Inside, the table, covered with oilcloth, had been shoved into the right hand corner so that no-one could sit with their back to the ikons and their glimmering lamps. Annushka was asleep on the clothes-basket, Ben was at the table looking at a newspaper, the Gazeta-Kopeika , which dealt entirely with rapes and murders. He looked up, however, and said, ‘When you’re on a main line, the distance between posts is a twentieth of a verst, so if the train does that in two seconds you’re going at ninety versts an hour.’

‘What happened?’ Frank asked. ‘Who’s looking after you? Did you get lost on the way?’

A dark woman in an overall came in, not the stationmaster’s wife, if indeed there was such a person, but, as she explained, a kitchen-mother, called in to help as required.

‘She only gets eighty kopeks a day,’ said Dolly. ‘It’s not much for all this responsibility.’ She put her arm round the woman’s waist and said in caressing Russian, ‘You don’t earn enough, do you, little mother?’

‘I’ll settle up with everybody,’ said Frank ‘and then straight home to Lipka Street. We shall have to wake up Annie, I’m afraid.’

The children’s outdoor clothes were airing above the stove, along with the stationmaster’s second uniform, and a heap of railway blankets. Hauling down the birchwood clothes frame was like a manoeuvre under sail. Annushka woke up while she was being crammed into her fur jacket, and asked whether she was still in Moscow. ‘Yes, yes,’ said Frank.

‘Then I want to go to Muirka’s.’

Muir and Merrilees was the department store, where Annushka scarcely ever went without being given some little extra by the astute floor manager.

‘Not now,’ said Dolly.

‘If it hadn’t been for Annushka,’ said Ben, ‘I think Mother might have taken us on with her. I can’t be sure, but I think she might.’

The whole house began to shake, not gradually, but all at once, from blows on the outer door. The kitchen-mother crossed herself. It was the sledge-driver. ‘I shouldn’t have thought you were strong enough to knock like that,’ Frank told him.

‘How long? How long?’

At the same time the stationmaster, perhaps taking the opportunity to find out what was going on in his house, came in through the front. Probably he was the only person who ever did so. This meant that the whole lot of them – Frank, the children, the kitchen-mother, the stationmaster – had to sit down together for another half-hour. Annie’s coat had to be taken off again. She fell asleep again instantly. Tea, cherry jam from the cupboard which could be opened now that the stationmaster had brought his keys. The kitchen-mother suddenly declared that she couldn’t bear to be parted from her Dolly, her Daryasha, who resembled so much what she had been like herself as a child. The stationmaster, still wearing his official red cap, lamented his difficulties at the Alexandrovna, where he was besieged by foreign travellers. His clocks all kept strict St Petersburg time, 61 minutes in advance of Central European time and two hours one minute in advance of Greenwich. What was their difficulty?
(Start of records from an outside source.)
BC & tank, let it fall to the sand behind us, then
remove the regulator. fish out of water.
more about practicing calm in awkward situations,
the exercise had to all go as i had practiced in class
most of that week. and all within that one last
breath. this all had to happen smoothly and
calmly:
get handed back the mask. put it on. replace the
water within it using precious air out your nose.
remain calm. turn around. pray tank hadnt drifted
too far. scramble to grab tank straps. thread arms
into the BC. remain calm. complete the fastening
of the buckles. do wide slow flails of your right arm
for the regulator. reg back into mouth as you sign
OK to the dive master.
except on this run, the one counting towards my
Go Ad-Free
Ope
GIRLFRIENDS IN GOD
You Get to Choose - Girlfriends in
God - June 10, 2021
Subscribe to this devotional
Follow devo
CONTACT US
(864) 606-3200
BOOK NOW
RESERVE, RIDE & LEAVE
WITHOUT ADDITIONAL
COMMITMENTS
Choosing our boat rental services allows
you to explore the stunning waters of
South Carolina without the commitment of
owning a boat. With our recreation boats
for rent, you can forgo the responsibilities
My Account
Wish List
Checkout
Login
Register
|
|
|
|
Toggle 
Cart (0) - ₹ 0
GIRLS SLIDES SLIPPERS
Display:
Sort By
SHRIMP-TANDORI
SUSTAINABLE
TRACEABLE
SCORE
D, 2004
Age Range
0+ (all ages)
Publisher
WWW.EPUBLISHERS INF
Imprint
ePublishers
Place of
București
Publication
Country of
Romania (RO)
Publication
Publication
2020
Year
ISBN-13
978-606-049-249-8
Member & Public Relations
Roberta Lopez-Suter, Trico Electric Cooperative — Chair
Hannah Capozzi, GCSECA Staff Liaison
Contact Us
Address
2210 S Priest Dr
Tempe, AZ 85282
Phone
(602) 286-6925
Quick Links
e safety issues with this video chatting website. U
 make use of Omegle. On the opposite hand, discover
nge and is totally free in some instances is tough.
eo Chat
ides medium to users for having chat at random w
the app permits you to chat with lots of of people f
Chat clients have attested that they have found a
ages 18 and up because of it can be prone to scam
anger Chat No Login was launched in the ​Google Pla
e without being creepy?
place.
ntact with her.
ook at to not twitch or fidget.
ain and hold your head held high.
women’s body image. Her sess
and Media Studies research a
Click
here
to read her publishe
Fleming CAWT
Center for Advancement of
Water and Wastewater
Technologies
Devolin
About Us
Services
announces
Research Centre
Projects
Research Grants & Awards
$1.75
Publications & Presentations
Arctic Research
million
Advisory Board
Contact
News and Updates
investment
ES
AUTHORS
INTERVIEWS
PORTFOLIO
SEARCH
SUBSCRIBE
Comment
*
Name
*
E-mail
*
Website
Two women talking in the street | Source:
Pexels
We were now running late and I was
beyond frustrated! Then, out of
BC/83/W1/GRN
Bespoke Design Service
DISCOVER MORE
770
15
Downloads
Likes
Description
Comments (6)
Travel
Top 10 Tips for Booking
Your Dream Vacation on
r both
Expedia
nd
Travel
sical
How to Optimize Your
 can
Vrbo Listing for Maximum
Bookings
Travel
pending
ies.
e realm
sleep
‘You might ask to be transferred to the Donetz Basin,’ suggested Ben.

‘How old is your boy?’

‘Nine,’ said Frank.

‘Tell him that the Alexandervokzal is the top appointment. There is nothing higher. The state railways have nothing higher to offer me. But it’s not his fault, he’s young, and besides that, he’s motherless.’

‘Where’s your wife, for that matter?’ Frank asked. It turned out that, trusting no-one in Moscow, she had gone back to her village to recruit more waitresses for the spring season. They prepared to go, the sleigh-driver pointing out, for the first time, that the horse was old.